Content starts

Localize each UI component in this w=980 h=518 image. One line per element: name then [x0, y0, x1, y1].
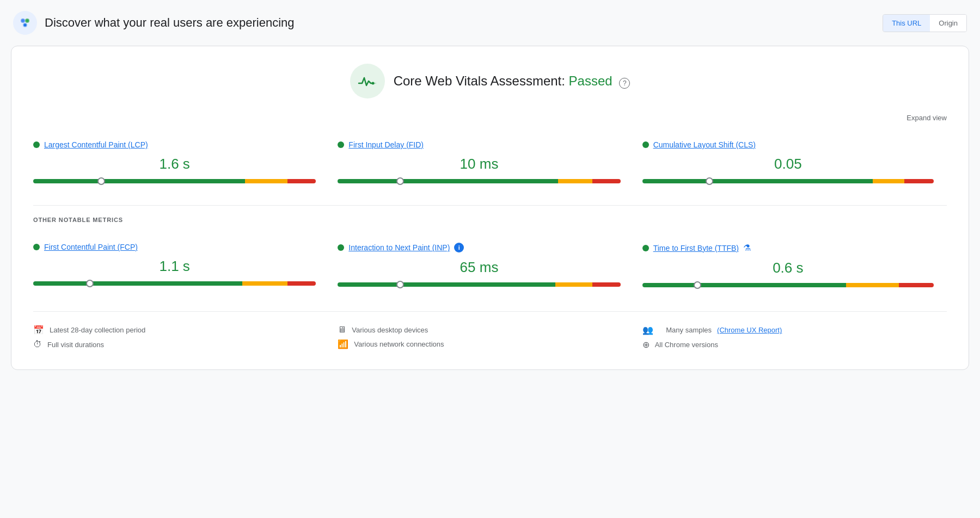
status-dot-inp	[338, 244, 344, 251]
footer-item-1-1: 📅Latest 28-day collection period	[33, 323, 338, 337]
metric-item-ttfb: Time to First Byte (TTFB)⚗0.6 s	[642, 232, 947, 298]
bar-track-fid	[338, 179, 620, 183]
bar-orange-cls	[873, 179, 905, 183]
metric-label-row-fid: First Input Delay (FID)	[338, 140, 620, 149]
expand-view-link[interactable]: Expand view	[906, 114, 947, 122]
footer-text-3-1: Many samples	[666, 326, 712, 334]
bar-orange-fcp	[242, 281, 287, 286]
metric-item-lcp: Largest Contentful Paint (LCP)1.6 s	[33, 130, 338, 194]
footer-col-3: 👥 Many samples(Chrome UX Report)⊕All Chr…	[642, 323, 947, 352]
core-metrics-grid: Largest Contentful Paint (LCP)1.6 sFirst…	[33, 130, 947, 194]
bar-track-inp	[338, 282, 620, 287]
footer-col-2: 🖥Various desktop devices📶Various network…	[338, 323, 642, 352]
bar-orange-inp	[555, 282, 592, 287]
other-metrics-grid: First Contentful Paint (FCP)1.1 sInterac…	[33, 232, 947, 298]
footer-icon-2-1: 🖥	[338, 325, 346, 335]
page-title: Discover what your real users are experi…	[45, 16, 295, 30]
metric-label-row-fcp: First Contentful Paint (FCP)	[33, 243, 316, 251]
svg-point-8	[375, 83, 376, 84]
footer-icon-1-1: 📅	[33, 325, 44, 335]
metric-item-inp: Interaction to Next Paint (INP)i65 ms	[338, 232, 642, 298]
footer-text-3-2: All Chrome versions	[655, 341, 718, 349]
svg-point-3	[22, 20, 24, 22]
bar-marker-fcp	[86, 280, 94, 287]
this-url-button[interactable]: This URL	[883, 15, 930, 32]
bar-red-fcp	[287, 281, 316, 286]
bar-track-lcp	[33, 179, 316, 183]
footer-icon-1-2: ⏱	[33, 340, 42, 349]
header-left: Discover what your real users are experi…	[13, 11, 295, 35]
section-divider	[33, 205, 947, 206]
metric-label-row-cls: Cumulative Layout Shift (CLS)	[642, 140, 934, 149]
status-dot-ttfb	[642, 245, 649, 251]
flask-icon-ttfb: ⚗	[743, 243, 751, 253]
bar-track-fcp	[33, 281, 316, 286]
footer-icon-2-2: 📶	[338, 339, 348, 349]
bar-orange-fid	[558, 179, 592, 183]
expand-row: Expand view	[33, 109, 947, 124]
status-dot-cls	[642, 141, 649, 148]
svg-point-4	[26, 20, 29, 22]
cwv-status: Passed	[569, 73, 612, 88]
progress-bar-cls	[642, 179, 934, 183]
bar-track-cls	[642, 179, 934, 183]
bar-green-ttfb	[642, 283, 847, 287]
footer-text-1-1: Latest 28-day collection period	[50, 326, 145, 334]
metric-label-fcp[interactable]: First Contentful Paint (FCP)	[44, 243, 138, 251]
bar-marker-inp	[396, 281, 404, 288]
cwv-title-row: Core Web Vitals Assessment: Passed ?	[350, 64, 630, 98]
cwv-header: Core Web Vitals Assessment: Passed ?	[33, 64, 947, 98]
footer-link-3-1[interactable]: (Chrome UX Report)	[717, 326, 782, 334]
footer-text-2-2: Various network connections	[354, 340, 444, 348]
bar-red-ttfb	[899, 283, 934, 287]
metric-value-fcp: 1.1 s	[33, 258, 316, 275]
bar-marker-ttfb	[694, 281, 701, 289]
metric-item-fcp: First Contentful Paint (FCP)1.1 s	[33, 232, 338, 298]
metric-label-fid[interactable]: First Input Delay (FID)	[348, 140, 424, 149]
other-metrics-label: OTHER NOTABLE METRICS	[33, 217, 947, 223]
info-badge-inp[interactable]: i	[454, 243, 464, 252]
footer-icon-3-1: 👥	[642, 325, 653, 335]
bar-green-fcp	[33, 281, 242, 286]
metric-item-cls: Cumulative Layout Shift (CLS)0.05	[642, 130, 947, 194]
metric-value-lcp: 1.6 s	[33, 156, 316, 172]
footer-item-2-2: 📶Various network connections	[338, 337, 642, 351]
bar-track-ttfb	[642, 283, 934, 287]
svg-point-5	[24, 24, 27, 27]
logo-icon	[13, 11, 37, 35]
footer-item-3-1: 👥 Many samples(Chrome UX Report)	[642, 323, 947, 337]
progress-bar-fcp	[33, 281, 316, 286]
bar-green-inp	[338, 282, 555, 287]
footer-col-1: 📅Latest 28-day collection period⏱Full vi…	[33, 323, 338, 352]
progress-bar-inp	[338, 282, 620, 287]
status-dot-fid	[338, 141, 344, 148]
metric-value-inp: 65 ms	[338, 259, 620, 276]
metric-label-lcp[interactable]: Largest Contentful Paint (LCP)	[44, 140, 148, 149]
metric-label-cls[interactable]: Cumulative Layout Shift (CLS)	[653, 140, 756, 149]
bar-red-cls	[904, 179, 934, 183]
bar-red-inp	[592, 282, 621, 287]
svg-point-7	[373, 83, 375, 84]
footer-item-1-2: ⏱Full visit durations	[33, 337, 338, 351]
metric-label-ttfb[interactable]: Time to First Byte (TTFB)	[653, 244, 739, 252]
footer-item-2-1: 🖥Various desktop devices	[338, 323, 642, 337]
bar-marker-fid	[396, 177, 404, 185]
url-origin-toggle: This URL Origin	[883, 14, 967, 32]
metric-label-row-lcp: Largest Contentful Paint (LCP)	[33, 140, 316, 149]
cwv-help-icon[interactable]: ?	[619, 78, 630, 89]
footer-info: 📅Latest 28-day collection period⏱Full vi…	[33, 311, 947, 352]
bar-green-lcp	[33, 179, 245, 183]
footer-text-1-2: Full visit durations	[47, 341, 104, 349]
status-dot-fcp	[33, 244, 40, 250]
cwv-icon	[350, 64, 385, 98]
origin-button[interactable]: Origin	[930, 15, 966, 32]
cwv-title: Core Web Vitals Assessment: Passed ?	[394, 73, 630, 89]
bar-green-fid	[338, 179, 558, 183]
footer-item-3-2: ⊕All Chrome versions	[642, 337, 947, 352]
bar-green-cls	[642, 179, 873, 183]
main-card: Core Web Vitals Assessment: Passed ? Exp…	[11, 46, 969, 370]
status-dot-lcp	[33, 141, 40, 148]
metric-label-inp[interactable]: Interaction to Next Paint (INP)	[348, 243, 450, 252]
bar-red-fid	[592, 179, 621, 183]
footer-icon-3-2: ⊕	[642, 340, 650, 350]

Content ends
Content starts

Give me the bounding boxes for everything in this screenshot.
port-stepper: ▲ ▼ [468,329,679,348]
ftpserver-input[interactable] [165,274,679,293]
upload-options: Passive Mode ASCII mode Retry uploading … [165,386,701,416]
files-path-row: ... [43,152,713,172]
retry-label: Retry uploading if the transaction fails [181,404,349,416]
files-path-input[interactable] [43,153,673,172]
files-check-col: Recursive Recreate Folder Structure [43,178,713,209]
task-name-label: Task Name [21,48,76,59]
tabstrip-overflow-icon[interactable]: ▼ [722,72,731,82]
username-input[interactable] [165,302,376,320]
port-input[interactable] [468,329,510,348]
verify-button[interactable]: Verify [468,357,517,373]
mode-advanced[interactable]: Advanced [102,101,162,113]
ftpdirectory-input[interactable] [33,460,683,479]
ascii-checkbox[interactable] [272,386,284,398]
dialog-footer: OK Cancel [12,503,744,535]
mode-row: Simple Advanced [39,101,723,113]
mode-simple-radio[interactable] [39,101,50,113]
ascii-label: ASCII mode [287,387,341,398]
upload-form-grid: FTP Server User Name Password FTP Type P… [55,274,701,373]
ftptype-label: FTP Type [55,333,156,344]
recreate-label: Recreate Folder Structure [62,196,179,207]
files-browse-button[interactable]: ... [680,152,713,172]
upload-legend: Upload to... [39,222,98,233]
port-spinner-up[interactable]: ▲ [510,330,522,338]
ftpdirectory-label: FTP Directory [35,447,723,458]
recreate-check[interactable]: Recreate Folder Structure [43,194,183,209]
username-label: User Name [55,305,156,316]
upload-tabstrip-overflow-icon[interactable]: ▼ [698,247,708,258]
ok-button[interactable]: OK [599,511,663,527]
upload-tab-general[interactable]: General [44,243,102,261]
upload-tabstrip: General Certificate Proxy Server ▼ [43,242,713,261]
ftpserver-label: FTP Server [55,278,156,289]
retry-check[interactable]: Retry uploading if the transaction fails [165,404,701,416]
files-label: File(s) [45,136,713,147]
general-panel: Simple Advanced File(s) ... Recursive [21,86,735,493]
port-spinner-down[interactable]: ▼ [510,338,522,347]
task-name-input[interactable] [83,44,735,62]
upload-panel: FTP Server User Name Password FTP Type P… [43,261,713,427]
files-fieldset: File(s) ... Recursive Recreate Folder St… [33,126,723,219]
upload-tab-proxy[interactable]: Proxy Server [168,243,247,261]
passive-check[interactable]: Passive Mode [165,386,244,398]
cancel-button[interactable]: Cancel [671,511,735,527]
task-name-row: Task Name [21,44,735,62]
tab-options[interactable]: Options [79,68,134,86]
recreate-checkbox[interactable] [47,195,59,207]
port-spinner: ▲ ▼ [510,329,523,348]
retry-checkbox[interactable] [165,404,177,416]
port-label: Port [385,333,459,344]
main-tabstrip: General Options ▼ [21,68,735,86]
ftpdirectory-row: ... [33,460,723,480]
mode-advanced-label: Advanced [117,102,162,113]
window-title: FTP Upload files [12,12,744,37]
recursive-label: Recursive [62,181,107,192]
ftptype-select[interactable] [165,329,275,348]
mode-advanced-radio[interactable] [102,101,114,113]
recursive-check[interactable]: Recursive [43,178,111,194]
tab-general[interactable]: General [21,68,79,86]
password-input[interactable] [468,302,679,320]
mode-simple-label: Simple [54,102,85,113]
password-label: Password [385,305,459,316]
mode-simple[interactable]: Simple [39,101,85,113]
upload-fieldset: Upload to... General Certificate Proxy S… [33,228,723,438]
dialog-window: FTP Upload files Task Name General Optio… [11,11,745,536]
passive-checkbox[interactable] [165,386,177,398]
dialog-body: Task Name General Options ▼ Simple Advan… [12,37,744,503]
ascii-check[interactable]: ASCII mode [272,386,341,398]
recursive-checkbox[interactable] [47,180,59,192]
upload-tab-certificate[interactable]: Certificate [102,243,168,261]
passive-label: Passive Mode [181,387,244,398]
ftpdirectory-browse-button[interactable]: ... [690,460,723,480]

Content ends

• **YOUR TASK**
For the string "Delay", go through the entries above and copy each line where it occurs.

• **EXERCISE RESPONSE**
metric-label-row-fid: First Input Delay (FID)	[338, 140, 620, 149]
metric-label-fid[interactable]: First Input Delay (FID)	[348, 140, 424, 149]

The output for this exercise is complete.